His key concept is that conduct in cyberspace (and more widely) is regulated as much by computer code as by legal code. He postualtes four key regulators (Architecture, Law, aMarket,nd Norms) and considers the effect of each upon society. He argues that the computer technology that enables copying overturns the legal power to control such copying. This has profound implications for copyright and if it becomes possible to create a license every aspect of use (through software) then fair use is no longer a valid refuge.

All the arguments in this book are refined and updated in Code V2, which is available at no commercial cost under Creative commons licensing. ( )
  TheoClarke | Dec 27, 2010 |
A famous book that I own but have never read because I am skeptical of the author's entire enterprise.
  wfzimmerman | May 24, 2009 |
Code is a great book on the regulation of cyberspace. There is no dancing around the point that it is a tedious read. Keeping my focus till the end was difficult, but it was worth finishing.

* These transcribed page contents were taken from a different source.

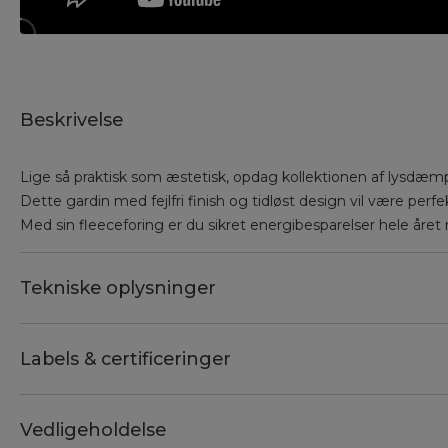
Beskrivelse
Lige så praktisk som æstetisk, opdag kollektionen af lysdæ
Dette gardin med fejlfri finish og tidløst design vil være perfek
Med sin fleeceforing er du sikret energibesparelser hele året 
Tekniske oplysninger
Labels & certificeringer
Vedligeholdelse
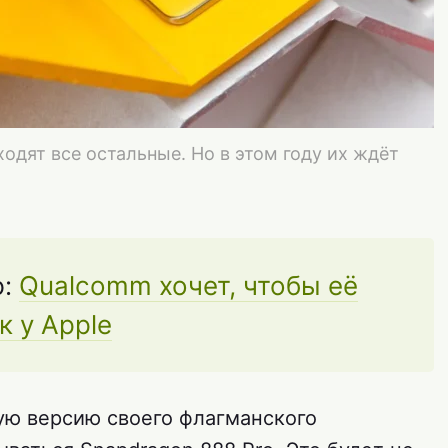
одят все остальные. Но в этом году их ждёт
ю:
Qualcomm хочет, чтобы её
 у Apple
ую версию своего флагманского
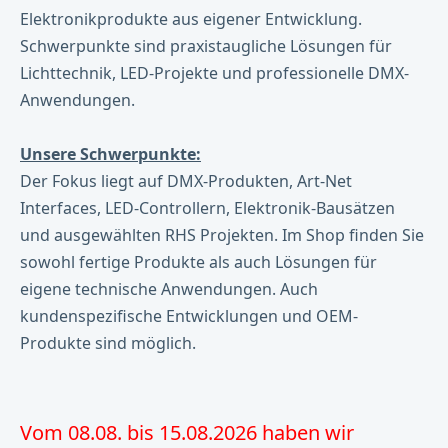
Elektronikprodukte aus eigener Entwicklung.
Schwerpunkte sind praxistaugliche Lösungen für
Lichttechnik, LED-Projekte und professionelle DMX-
Anwendungen.
Unsere Schwerpunkte:
Der Fokus liegt auf DMX-Produkten, Art-Net
Interfaces, LED-Controllern, Elektronik-Bausätzen
und ausgewählten RHS Projekten. Im Shop finden Sie
sowohl fertige Produkte als auch Lösungen für
eigene technische Anwendungen. Auch
kundenspezifische Entwicklungen und OEM-
Produkte sind möglich.
Vom 08.08. bis 15.08.2026 haben wir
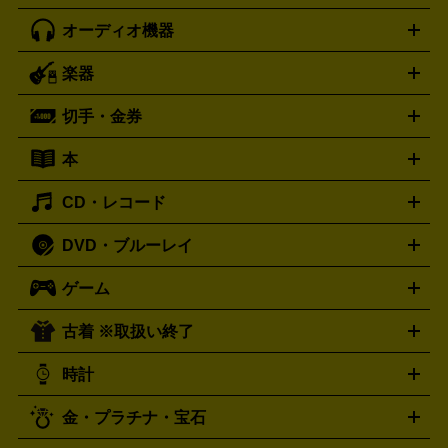
オーディオ機器
ブルーレイ・DVDレコーダー
iPad製品買取の詳細はこちら
音楽プレイヤー
プロジェクタ
ー
ラジカセ
ラジオ
ミニコンポ・システムコンポ
ビデオ
楽器
スピーカー
プリメインアンプ
レコードプレーヤー・ターンテ
デッキ
カラオケ機器
テレビ
ブルーレイ・DVDプレーヤ
ーブル
CDプレイヤー
イヤホン
真空管アンプ
オープンリ
ー
マイク
リモコン
ICレコーダー
記録メディア
映像用
切手・金券
ギター
ベース
アコギ
バイオリン
サックス
フルート
ールデッキ
ヘッドホン
チューナー
AVアンプ
MDプレーヤ
ケーブル
キーボード
アンプ
エフェクター
ー
イコライザー
DATデッキ
ホームシアター・サラウンドセ
本
切手シート
クオカード
テレホンカード
ANA（全日空）株
ット
ウーファー
AV機器買取の詳細はこちら
ワイヤレス・ポータブルスピーカー
スマー
主優待券
JCBギフトカード
楽器買取の詳細はこちら
はがき・年賀状
トスピーカー
交換針・カートリッジ
音響用ケーブル
記録媒
CD・レコード
漫画・コミック
小説
ビジネス書
医学書・教育書
哲学・
体
人文書
趣味・暮らし本
切手・金券買取の詳細はこちら
写真集・絵本
DVD・ブルーレイ
J-POP
アニメ・ゲーム
サウンドトラック
ロック
ハード
オーディオ買取の詳細はこちら
ロック・ヘヴィーメタル
本買取の詳細はこちら
ジャズ
クラシック
ソウル・R＆
ゲーム
映画
ドラマ
アニメ
ミュージックビデオ
アイドル
スポ
B
歌謡曲・演歌
洋楽
K-POP
ブルース・カントリー
ヒッ
ーツ
お笑い
ドキュメンタリー
舞台・ステージ
プホップ
ダンス・エレクトロニカ
フュージョン
ワール
古着 ※取扱い終了
ニンテンドー Switch2
ニンテンドー Switch
ド
ヒーリング・ニューエイジ
キッズ・ファミリー
日本の伝
スイッチ2
スイッチ
ニンテンドー 3DS
DVD買取の詳細はこちら
ニンテンドー DS
PS5
PS4
統芸能・芸能
カラオケ
スポーツ・カルチャー
プレステ5
時計
PS3
PS Vita
PSP
PS4 pro
PS2
プレステ4
プレステ3
古着買取の詳細はこちら
プレイステーション
PS VR
ゲームボーイ
ゲームボーイア
CD・レコード買取の詳細はこちら
金・プラチナ・宝石
ドバンス
ロレックス
Wii
Wii U
オメガ
ゲームキューブ
XBOX One
XBOX
ROLEX
OMEGA
One X
XBOX One S
XBOX 360
ファミコン
スーパーファ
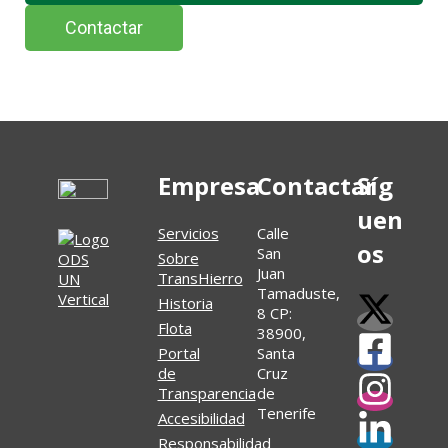
Contactar
Empresa
Contactar
Síg
uen
Servicios
Calle
os
San
Sobre
Juan
TransHierro
Tamaduste,
Historia
8 CP:
Flota
38900,
Portal
Santa
de
Cruz
Transparencia
de
Tenerife
Accesibilidad
Responsabilidad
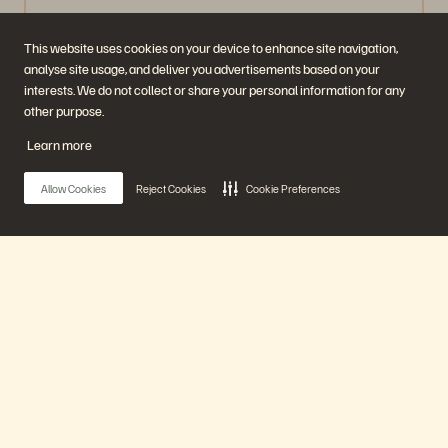
Watch Now
This website uses cookies on your device to enhance site navigation,
analyse site usage, and deliver you advertisements based on your
interests. We do not collect or share your personal information for any
other purpose.
Learn more
Allow Cookies
Reject Cookies
Cookie Preferences
Main Menu
As-a-Service Consumption: Evading Market
Volatility
Nuestra Plataforma
40 min
Emitido anteriormente
Watch Now
Productos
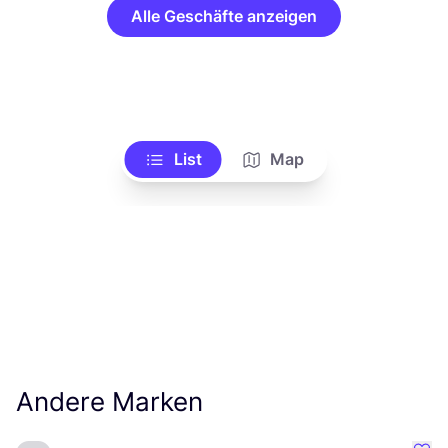
Alle Geschäfte anzeigen
List
Map
Andere Marken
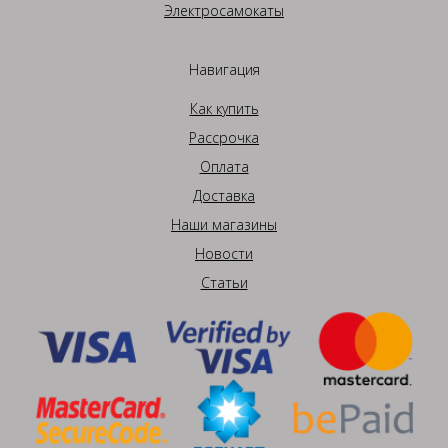
Электросамокаты
Навигация
Как купить
Рассрочка
Оплата
Доставка
Наши магазины
Новости
Статьи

Lessig makes it clear that cyberspace can and will be governed by the nature of its architecture even if it is not governed directly by law. If the regulation of cyberspace is of any interest to you, this book is an essential read. ( )
  tyroeternal | Sep 19, 2008 |
Brilliant book. Wonder what an update would look like.
Important concept on how risk can be reduced, what controls does a system exert: Regulations, Norms, Architecture, and Market. This idea can be played out in lots of other contexts. ( )
  jaygheiser | Jul 23, 2008 |
One of the great books of the 20th century!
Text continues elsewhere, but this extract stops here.